Problem statement -> Copy out the line that contains "Localize each UI" and the lines after it through the final one in the entries below, exactly, with no other lines.

Supplied data ->
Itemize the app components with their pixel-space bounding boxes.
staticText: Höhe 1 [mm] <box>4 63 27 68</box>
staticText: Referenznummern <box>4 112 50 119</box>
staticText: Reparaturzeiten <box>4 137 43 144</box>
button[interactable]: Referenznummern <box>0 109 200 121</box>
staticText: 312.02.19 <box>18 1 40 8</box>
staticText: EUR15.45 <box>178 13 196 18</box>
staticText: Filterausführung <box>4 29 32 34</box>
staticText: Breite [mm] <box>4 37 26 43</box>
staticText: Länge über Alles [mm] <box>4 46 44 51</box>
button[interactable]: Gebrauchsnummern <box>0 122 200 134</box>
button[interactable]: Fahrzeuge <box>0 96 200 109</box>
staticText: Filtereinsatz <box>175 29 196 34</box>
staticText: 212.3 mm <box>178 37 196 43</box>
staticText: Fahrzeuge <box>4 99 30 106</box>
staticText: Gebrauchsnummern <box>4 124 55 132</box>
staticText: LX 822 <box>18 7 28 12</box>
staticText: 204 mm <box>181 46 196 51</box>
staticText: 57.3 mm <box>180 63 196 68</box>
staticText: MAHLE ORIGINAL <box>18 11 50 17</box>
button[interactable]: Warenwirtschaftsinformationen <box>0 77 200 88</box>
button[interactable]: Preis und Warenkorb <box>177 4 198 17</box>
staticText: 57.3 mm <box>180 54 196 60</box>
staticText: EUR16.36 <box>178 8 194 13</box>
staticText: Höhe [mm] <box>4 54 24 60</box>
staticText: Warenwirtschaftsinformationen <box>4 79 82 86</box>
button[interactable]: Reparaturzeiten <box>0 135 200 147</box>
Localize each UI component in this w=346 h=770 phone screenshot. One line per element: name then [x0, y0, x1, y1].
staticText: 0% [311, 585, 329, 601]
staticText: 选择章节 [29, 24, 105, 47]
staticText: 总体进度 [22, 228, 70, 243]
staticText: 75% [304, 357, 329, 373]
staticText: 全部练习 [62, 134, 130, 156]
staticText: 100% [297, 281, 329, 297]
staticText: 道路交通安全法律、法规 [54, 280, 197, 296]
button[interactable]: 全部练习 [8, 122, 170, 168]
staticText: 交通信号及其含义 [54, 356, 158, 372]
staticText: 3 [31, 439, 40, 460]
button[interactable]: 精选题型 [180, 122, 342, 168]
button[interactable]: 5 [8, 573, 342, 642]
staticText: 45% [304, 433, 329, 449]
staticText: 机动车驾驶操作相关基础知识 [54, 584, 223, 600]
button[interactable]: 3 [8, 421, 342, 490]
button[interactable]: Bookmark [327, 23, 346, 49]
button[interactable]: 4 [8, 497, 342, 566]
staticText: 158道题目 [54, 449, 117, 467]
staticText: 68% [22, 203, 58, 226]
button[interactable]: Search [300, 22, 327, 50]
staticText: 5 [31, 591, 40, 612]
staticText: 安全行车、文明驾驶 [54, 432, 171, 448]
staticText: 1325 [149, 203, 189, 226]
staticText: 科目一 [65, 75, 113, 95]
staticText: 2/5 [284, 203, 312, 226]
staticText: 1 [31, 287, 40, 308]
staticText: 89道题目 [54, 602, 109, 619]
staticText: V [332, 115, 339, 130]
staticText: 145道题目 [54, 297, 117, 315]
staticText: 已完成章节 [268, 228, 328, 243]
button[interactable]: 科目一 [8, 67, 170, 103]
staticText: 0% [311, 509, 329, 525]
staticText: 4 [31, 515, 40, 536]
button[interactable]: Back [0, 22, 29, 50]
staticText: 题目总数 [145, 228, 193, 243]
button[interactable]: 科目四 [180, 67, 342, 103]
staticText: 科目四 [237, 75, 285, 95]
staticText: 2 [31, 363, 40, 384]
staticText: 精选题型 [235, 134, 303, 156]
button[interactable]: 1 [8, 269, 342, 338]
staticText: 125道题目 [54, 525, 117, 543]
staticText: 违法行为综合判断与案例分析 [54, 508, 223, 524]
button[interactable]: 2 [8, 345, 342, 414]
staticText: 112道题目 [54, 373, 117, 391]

Your solution ->
Localize each UI component in this w=346 h=770 phone screenshot. One line per element: name then [x0, y0, x1, y1].
staticText: 0% [311, 585, 329, 601]
staticText: 选择章节 [29, 24, 105, 47]
staticText: 总体进度 [22, 228, 70, 243]
staticText: 75% [304, 357, 329, 373]
staticText: 全部练习 [62, 134, 130, 156]
staticText: 100% [297, 281, 329, 297]
staticText: 道路交通安全法律、法规 [54, 280, 197, 296]
button[interactable]: 全部练习 [8, 122, 170, 168]
staticText: 交通信号及其含义 [54, 356, 158, 372]
staticText: 3 [31, 439, 40, 460]
button[interactable]: 精选题型 [180, 122, 342, 168]
button[interactable]: 5 [8, 573, 342, 642]
staticText: 45% [304, 433, 329, 449]
staticText: 机动车驾驶操作相关基础知识 [54, 584, 223, 600]
button[interactable]: 3 [8, 421, 342, 490]
button[interactable]: Bookmark [327, 23, 346, 49]
button[interactable]: 4 [8, 497, 342, 566]
staticText: 158道题目 [54, 449, 117, 467]
staticText: 68% [22, 203, 58, 226]
button[interactable]: Search [300, 22, 327, 50]
staticText: 5 [31, 591, 40, 612]
staticText: 安全行车、文明驾驶 [54, 432, 171, 448]
staticText: 1325 [149, 203, 189, 226]
staticText: 科目一 [65, 75, 113, 95]
staticText: 2/5 [284, 203, 312, 226]
staticText: 1 [31, 287, 40, 308]
staticText: 89道题目 [54, 602, 109, 619]
staticText: V [332, 115, 339, 130]
staticText: 145道题目 [54, 297, 117, 315]
staticText: 已完成章节 [268, 228, 328, 243]
button[interactable]: 科目一 [8, 67, 170, 103]
staticText: 0% [311, 509, 329, 525]
staticText: 4 [31, 515, 40, 536]
button[interactable]: Back [0, 22, 29, 50]
staticText: 题目总数 [145, 228, 193, 243]
button[interactable]: 科目四 [180, 67, 342, 103]
staticText: 科目四 [237, 75, 285, 95]
staticText: 2 [31, 363, 40, 384]
staticText: 精选题型 [235, 134, 303, 156]
button[interactable]: 1 [8, 269, 342, 338]
staticText: 125道题目 [54, 525, 117, 543]
staticText: 违法行为综合判断与案例分析 [54, 508, 223, 524]
button[interactable]: 2 [8, 345, 342, 414]
staticText: 112道题目 [54, 373, 117, 391]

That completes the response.